Je n’ai jamais été une fille plume. J’ai toujours été tout le contraire. Le grand remplissage.

Je m’appelle Masha et j’ai le sentiment qu’à 28 ans, ma vie commence à peine.

J’entends plein de gens regretter avec nostalgie leurs jeunes années, leur enfance, l’insouciante adolescence, puis la vingtaine. « Les plus belles années ». Moi j’étais pas vraiment là, en fait. Et quand j’étais là, je ne nageais franchement pas dans la joie.

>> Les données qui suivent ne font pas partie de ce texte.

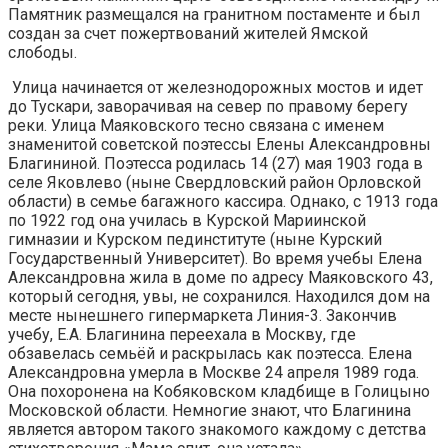
Памятник размещался на гранитном постаменте и был
создан за счет пожертвований жителей Ямской
слободы.
Улица начинается от железнодорожных мостов и идет
до Тускари, заворачивая на север по правому берегу
реки. Улица Маяковского тесно связана с именем
знаменитой советской поэтессы Елены Александровны
Благининой. Поэтесса родилась 14 (27) мая 1903 года в
селе Яковлево (ныне Свердловский район Орловской
области) в семье багажного кассира. Однако, с 1913 года
по 1922 год она училась в Курской Мариинской
гимназии и Курском пединституте (ныне Курский
Государственный Университет). Во время учебы Елена
Александровна жила в доме по адресу Маяковского 43,
который сегодня, увы, не сохранился. Находился дом на
месте нынешнего гипермаркета Линия-3. Закончив
учебу, Е.А. Благинина переехала в Москву, где
обзавелась семьёй и раскрылась как поэтесса. Елена
Александровна умерла в Москве 24 апреля 1989 года.
Она похоронена на Кобяковском кладбище в Голицыно
Московской области. Немногие знают, что Благинина
является автором такого знакомого каждому с детства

Heureusement, j’ai trouvé très tôt la formule magique, la solution à tout, le doudou ultime : manger, me remplir, peu importe avec quoi, de préférence des aliments réconfortants, mais à vrai dire, n’importe quoi ça marche aussi. L’essentiel était de remplir le vide.

Je me souviens, toute petite déjà, avoir découvert le sentiment d’apaisement inouï que me procurait la nourriture. J’étais une petite fille gourmande, j’avais bon appétit, mais ce n’était pas juste ça. Déjà, à cinq, six ans, je me jetais sur les restes de nourriture en rentrant de l’école, complètement nerveuse et angoissée. Déjà. Je pouvais manger n’importe quoi. Aussi loin que mes souvenirs me permettent de remonter, je n’ai très tôt pensé qu’à manger, tout le temps. 

✨ ✨ ✨

De l’extérieur, j’étais une petite un peu rondelette mais dans le genre bien portante, pas trop enveloppée. Je ne sais pas, peut-être que les aliments que je dévorais n’étaient pas assez transformés pour me rendre carrément obèse. Ou alors j’avais un bon métabolisme. Peu importe, ce que je veux dire, c’est que ça ne se voyait pas tellement de l’extérieur. « J’avais juste bon appétit ». D’ailleurs, j’étais ravie d’émerveiller ma grand-mère. J’étais admirée et aimée pour quelque chose : « qu’est-ce qu’elle mange bien, cette petite ». Tu m’étonnes que je mange bien, c’est incroyable l’effet de ce truc. 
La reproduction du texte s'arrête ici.